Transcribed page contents
# # # # #

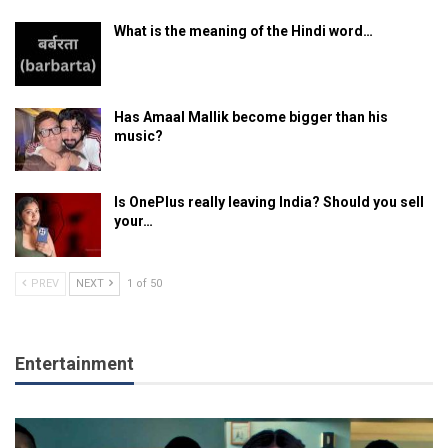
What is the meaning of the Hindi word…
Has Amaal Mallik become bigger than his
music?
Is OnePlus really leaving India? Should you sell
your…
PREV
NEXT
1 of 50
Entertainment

# # # # #

> Instructions to follow
Retype the entries verbatim and drop the pictures.

> Solution below
What is the meaning of the Hindi word…
Has Amaal Mallik become bigger than his
music?
Is OnePlus really leaving India? Should you sell
your…
PREV
NEXT
1 of 50
Entertainment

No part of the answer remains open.